From d4faf48d7eda1e95ee9301950de9075df2348e68 Mon Sep 17 00:00:00 2001
From: lucidrains <lucidrains@gmail.com>
Date: Wed, 22 Mar 2023 06:51:23 -0700
Subject: [PATCH] old action log probs should be the true distribution in the
 kl div loss, addressing
 https://github.com/lucidrains/PaLM-rlhf-pytorch/issues/43

---
 palm_rlhf_pytorch/ppo.py | 2 +-
 setup.py                 | 2 +-
 2 files changed, 2 insertions(+), 2 deletions(-)

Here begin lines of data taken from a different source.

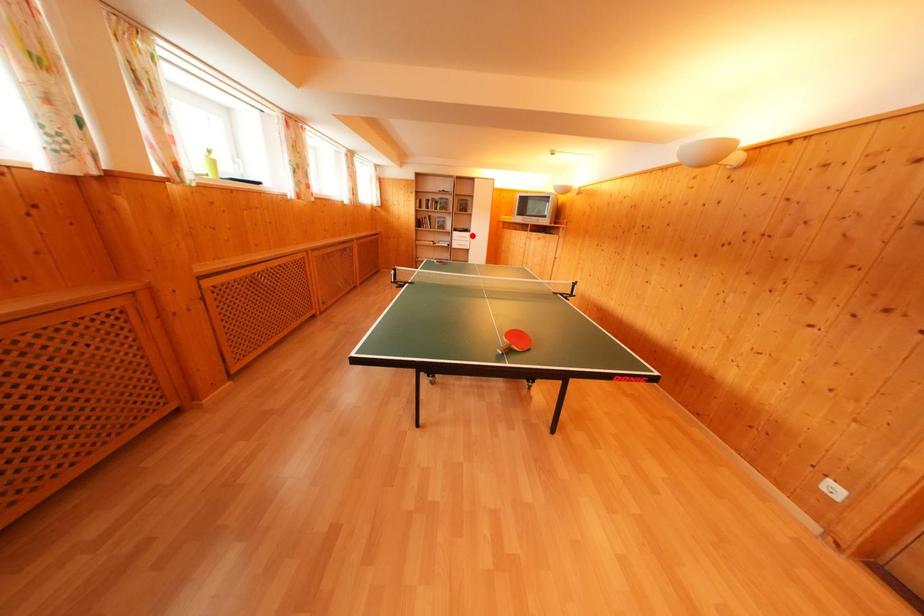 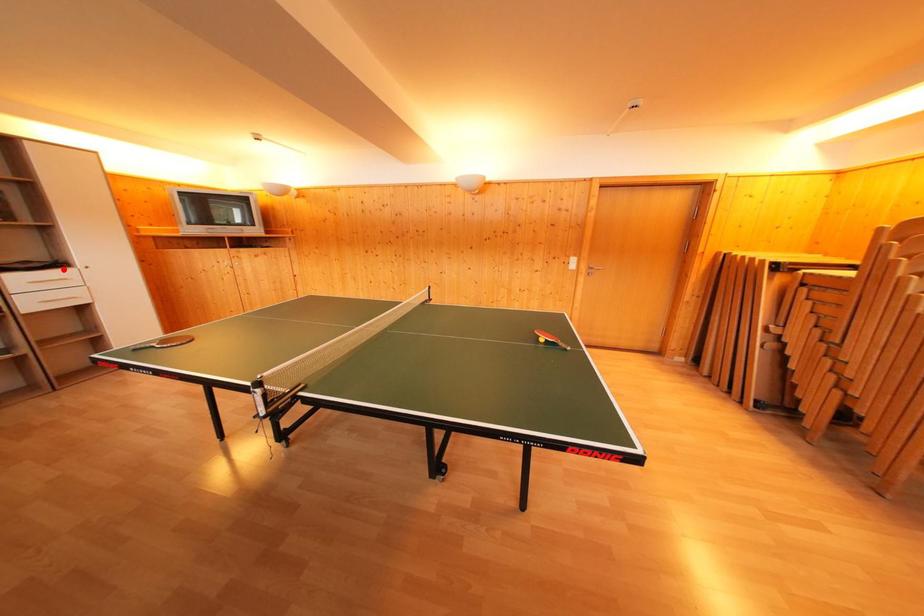 I am providing you with two images of the same scene from different viewpoints. A red point is marked on the first image and another point is marked on the second image. Do the highlighted points in image1 and image2 indicate the same real-world spot?

Yes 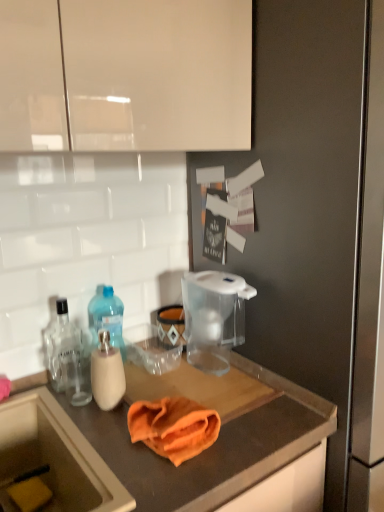 At what (x,y) coordinates should I click in order to perform the action: click on vacant space behind orange microfiber cloth at center. Please return your answer as a coordinate pair (x, y). This screenshot has height=512, width=384. Looking at the image, I should click on (183, 386). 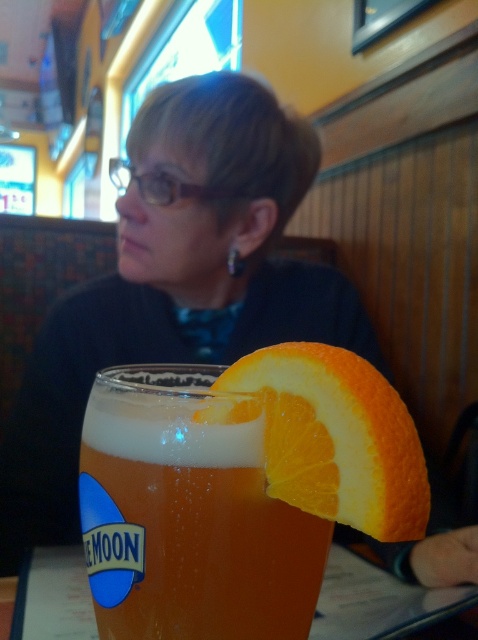 Question: Among these objects, which one is farthest from the camera?

Choices:
 (A) orangesmoothslice at right
 (B) translucent glass beer at center

Answer: (B)

Question: Can you confirm if translucent glass beer at center is wider than orangesmoothslice at right?

Choices:
 (A) no
 (B) yes

Answer: (B)

Question: Does translucent glass beer at center appear on the left side of orangesmoothslice at right?

Choices:
 (A) no
 (B) yes

Answer: (B)

Question: Is translucent glass beer at center thinner than orangesmoothslice at right?

Choices:
 (A) yes
 (B) no

Answer: (B)

Question: Which point is closer to the camera?

Choices:
 (A) translucent glass beer at center
 (B) orangesmoothslice at right

Answer: (B)

Question: Among these objects, which one is nearest to the camera?

Choices:
 (A) orangesmoothslice at right
 (B) translucent glass beer at center

Answer: (A) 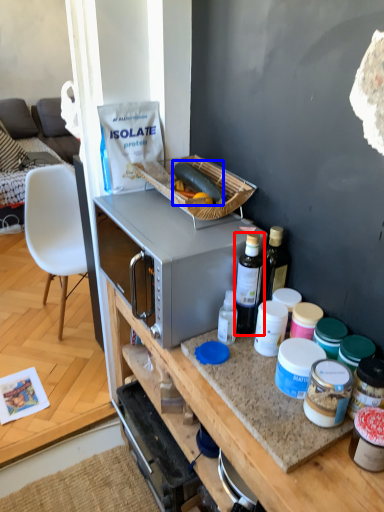 Question: Which point is further to the camera, bottle (highlighted by a red box) or food (highlighted by a blue box)?

Choices:
 (A) bottle
 (B) food

Answer: (B) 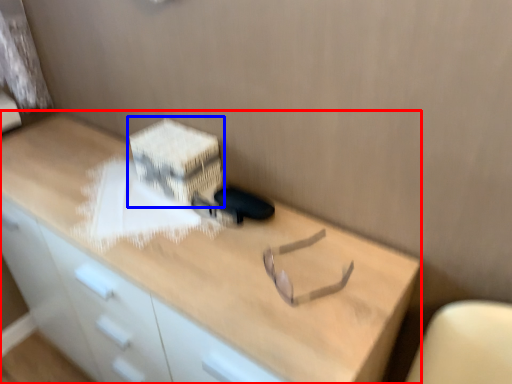 Question: Which of the following is the closest to the observer, desk (highlighted by a red box) or cardboard box (highlighted by a blue box)?

Choices:
 (A) desk
 (B) cardboard box

Answer: (A) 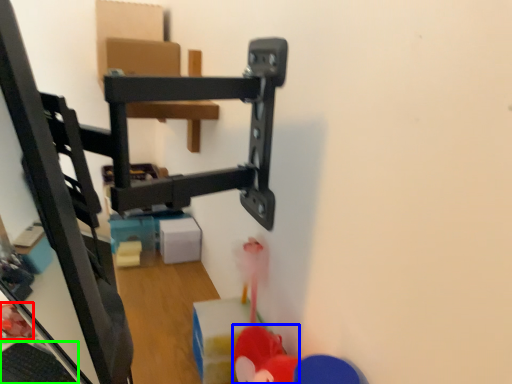 Question: Considering the real-world distances, which object is closest to toy (highlighted by a red box)? toy (highlighted by a blue box) or keyboard (highlighted by a green box).

Choices:
 (A) toy
 (B) keyboard

Answer: (B) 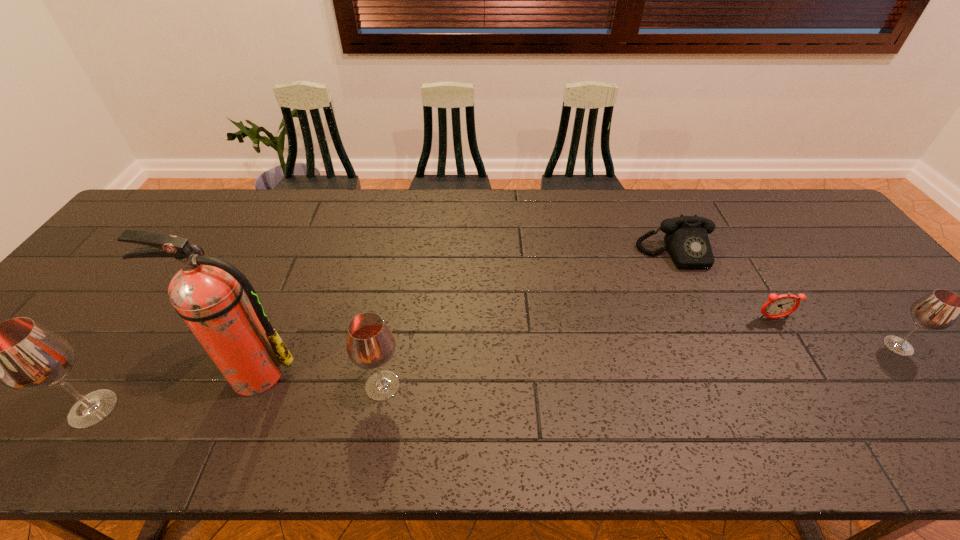 Where is `the second object from right to left`? This screenshot has width=960, height=540. the second object from right to left is located at coordinates coord(779,306).

Where is `alarm clock`? This screenshot has width=960, height=540. alarm clock is located at coordinates (779, 306).

This screenshot has height=540, width=960. In order to click on free space located on the right of the leftmost wineglass in this screenshot , I will do `click(265, 408)`.

Image resolution: width=960 pixels, height=540 pixels. I want to click on vacant space located on the right of the second wineglass from right to left, so click(x=440, y=386).

This screenshot has height=540, width=960. I want to click on vacant position located 0.250m on the back of the shortest wineglass, so click(830, 264).

Where is `vacant space located on the dial of the telephone`? vacant space located on the dial of the telephone is located at coordinates (702, 310).

Locate an element on the screen. This screenshot has height=540, width=960. vacant region located on the front-facing side of the alarm clock is located at coordinates (807, 376).

Locate an element on the screen. The image size is (960, 540). fire extinguisher present at the near edge is located at coordinates (207, 292).

Where is `object that is at the right edge`? object that is at the right edge is located at coordinates (938, 310).

What are the coordinates of `vacant space at the far edge of the desktop` in the screenshot? It's located at (260, 216). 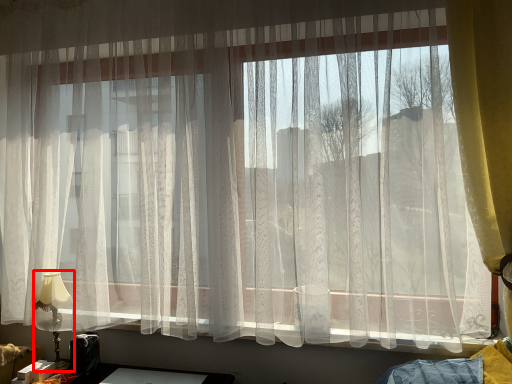 Question: From the image's perspective, what is the correct spatial positioning of table lamp (annotated by the red box) in reference to curtain?

Choices:
 (A) below
 (B) above

Answer: (A) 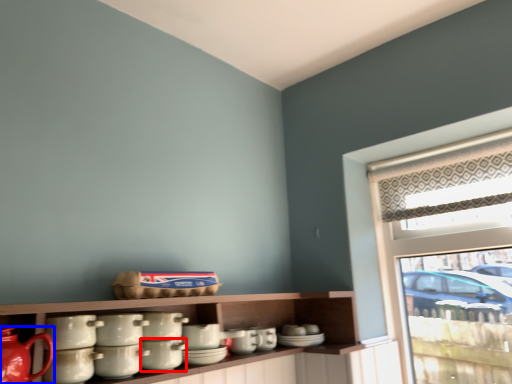 Question: Which object appears closest to the camera in this image, tableware (highlighted by a red box) or tea pot (highlighted by a blue box)?

Choices:
 (A) tableware
 (B) tea pot

Answer: (B) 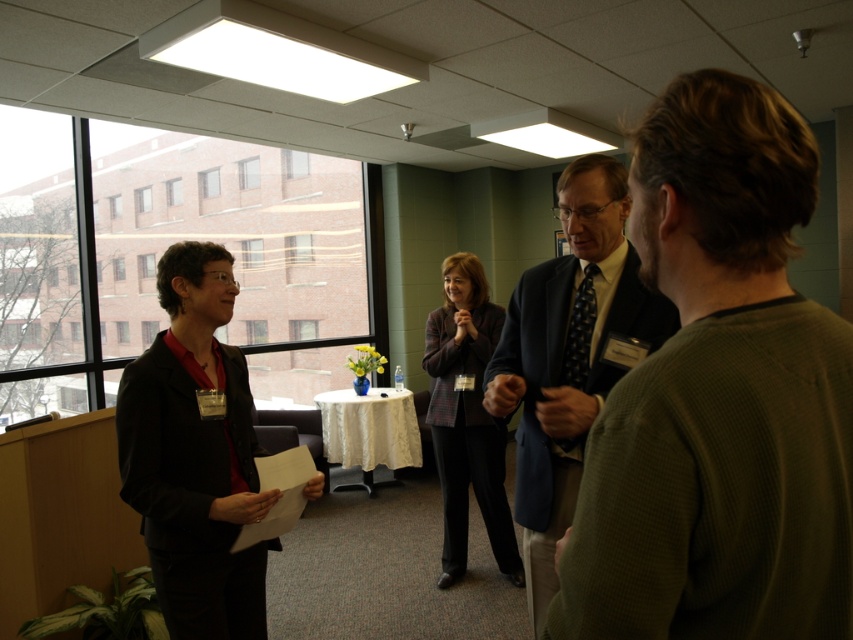 You are a photographer standing at the camera position. You want to take a closeup shot of the dark blue suit at center. Considering your current position, do you need to move closer or farther away to achieve this?

Since the distance between you and the dark blue suit at center is 5.27 feet, you need to move closer to take a closeup shot.

You are a photographer positioned at the camera. You want to take a closeup shot of the green textured sweater at right. Considering your current position, do you need to move closer or farther away to achieve this?

The green textured sweater at right is currently 27.25 inches away from the camera. To take a closeup shot, you would need to move closer to reduce the distance between the camera and the sweater.

You are a photographer setting up for a group photo in the conference room. You notice the dark blue suit at center and the plaid fabric blazer at center. Which clothing item should you adjust to ensure both are visible in the photo?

diff --git a/palm_rlhf_pytorch/ppo.py b/palm_rlhf_pytorch/ppo.py
index a6f2461..2b476da 100644
--- a/palm_rlhf_pytorch/ppo.py
+++ b/palm_rlhf_pytorch/ppo.py
@@ -505,7 +505,7 @@ def learn(
                 kl_div_loss = 0.
 
                 if self.kl_div_loss_weight > 0:
-                    kl_div_loss = masked_kl_div(action_probs, old_action_probs, mask = action_masks) * self.kl_div_loss_weight
+                    kl_div_loss = masked_kl_div(old_action_probs, action_probs, mask = action_masks) * self.kl_div_loss_weight
 
                 # handle non-pooled values
 
diff --git a/setup.py b/setup.py
index 8d45f38..cf87dc2 100644
--- a/setup.py
+++ b/setup.py
@@ -3,7 +3,7 @@
 setup(
   name = 'PaLM-rlhf-pytorch',
   packages = find_packages(exclude=[]),
-  version = '0.1.2',
+  version = '0.1.4',
   license='MIT',
   description = 'PaLM + Reinforcement Learning with Human Feedback - Pytorch',
   author = 'Phil Wang',